Please copy out the entries exactly, skipping any pictures.

Data excerpts:
- - - -
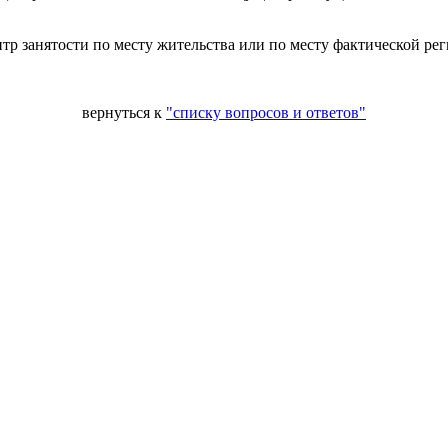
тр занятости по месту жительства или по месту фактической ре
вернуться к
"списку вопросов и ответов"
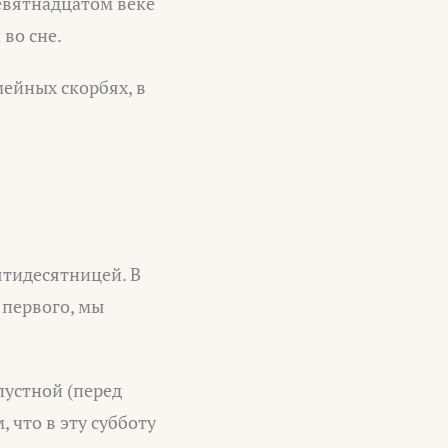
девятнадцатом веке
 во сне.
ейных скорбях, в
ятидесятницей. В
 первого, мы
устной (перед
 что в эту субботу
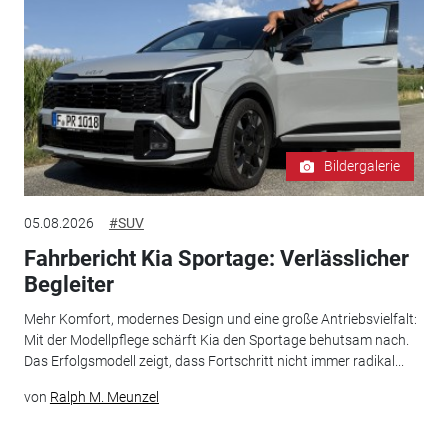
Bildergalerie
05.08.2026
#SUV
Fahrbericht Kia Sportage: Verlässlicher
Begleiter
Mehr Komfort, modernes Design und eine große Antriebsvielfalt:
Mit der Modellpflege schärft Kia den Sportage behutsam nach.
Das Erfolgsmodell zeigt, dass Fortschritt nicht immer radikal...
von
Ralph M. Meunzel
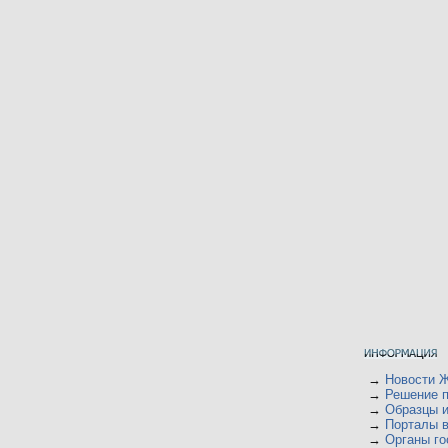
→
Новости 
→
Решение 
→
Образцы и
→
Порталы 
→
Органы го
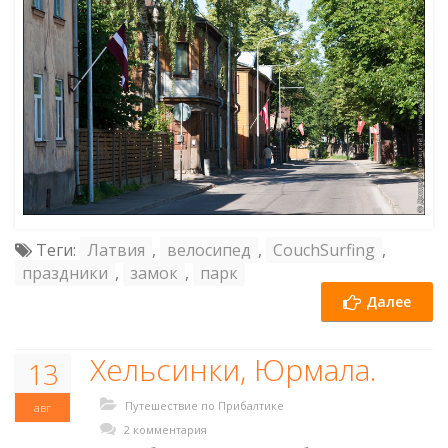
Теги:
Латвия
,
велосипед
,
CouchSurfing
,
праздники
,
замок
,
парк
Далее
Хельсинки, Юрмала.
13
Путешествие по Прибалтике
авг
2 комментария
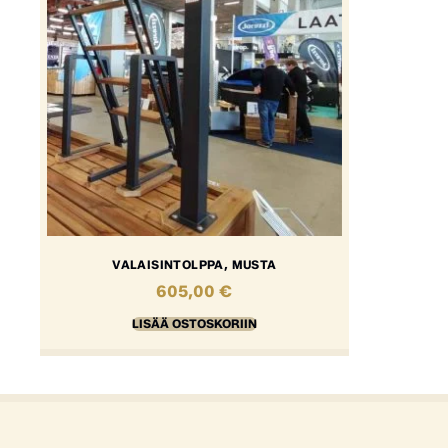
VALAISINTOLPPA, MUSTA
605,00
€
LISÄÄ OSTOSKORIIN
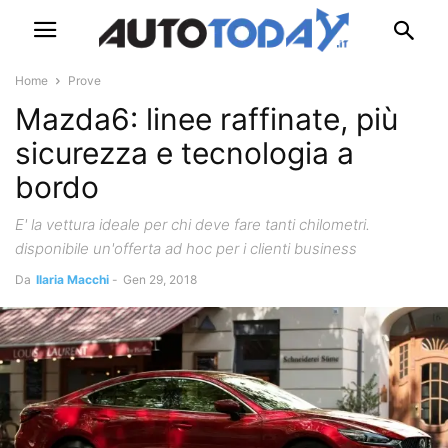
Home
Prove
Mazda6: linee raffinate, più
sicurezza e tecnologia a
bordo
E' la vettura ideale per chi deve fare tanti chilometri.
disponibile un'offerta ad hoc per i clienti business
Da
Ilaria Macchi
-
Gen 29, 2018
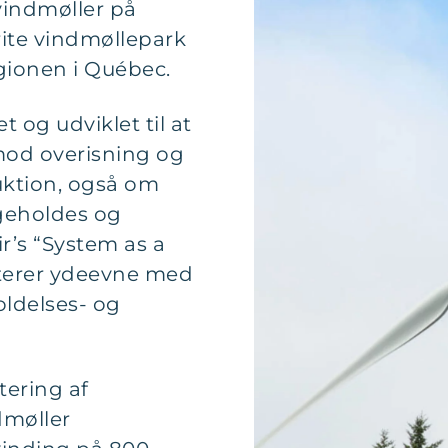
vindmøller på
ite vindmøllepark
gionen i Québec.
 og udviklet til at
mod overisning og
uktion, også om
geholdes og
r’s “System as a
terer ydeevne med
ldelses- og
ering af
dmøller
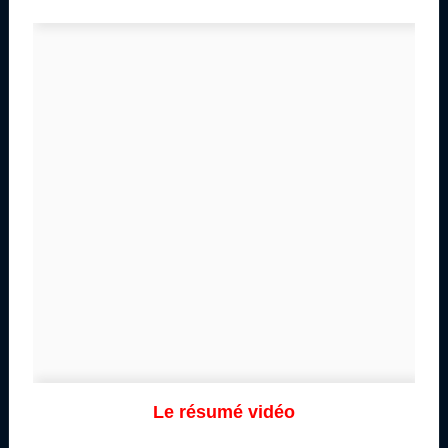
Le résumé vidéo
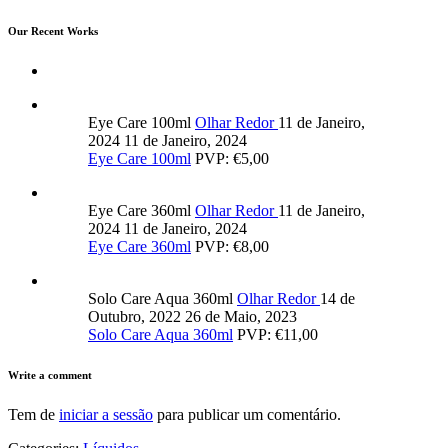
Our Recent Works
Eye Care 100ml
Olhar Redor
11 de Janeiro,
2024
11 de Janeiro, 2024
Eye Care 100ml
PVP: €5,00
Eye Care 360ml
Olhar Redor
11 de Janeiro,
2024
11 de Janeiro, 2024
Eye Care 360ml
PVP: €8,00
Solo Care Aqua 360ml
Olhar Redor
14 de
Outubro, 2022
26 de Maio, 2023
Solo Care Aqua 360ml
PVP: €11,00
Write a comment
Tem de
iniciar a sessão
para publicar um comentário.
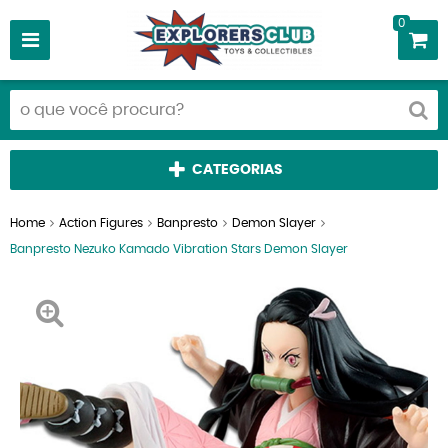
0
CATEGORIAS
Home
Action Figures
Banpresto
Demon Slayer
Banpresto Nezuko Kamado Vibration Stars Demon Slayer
- - - -
EXERCISE ANSWER:
тр занятости по месту жительства или по месту фактической ре
вернуться к
"списку вопросов и ответов"
девятнадцатом веке
 во сне.
ейных скорбях, в
ятидесятницей. В
 первого, мы
устной (перед
 что в эту субботу
Bildergalerie
05.08.2026
#SUV
Fahrbericht Kia Sportage: Verlässlicher
Begleiter
Mehr Komfort, modernes Design und eine große Antriebsvielfalt:
Mit der Modellpflege schärft Kia den Sportage behutsam nach.
Das Erfolgsmodell zeigt, dass Fortschritt nicht immer radikal...
von
Ralph M. Meunzel
→
Новости 
→
Решение 
→
Образцы и
→
Порталы 
→
Органы го
Теги:
Латвия
,
велосипед
,
CouchSurfing
,
праздники
,
замок
,
парк
Далее
Хельсинки, Юрмала.
13
Путешествие по Прибалтике
авг
2 комментария
VALAISINTOLPPA, MUSTA
605,00
€
LISÄÄ OSTOSKORIIN
Home
Prove
Mazda6: linee raffinate, più
sicurezza e tecnologia a
bordo
E' la vettura ideale per chi deve fare tanti chilometri.
disponibile un'offerta ad hoc per i clienti business
Da
Ilaria Macchi
-
Gen 29, 2018
vindmøller på
ite vindmøllepark
gionen i Québec.
 og udviklet til at
mod overisning og
uktion, også om
geholdes og
r’s “System as a
terer ydeevne med
ldelses- og
ering af
dmøller
Le résumé vidéo
Our Recent Works
Eye Care 100ml
Olhar Redor
11 de Janeiro,
2024
11 de Janeiro, 2024
Eye Care 100ml
PVP: €5,00
Eye Care 360ml
Olhar Redor
11 de Janeiro,
2024
11 de Janeiro, 2024
Eye Care 360ml
PVP: €8,00
Solo Care Aqua 360ml
Olhar Redor
14 de
Outubro, 2022
26 de Maio, 2023
Solo Care Aqua 360ml
PVP: €11,00
Write a comment
Tem de
iniciar a sessão
para publicar um comentário.
0
CATEGORIAS
Home
Action Figures
Banpresto
Demon Slayer
Banpresto Nezuko Kamado Vibration Stars Demon Slayer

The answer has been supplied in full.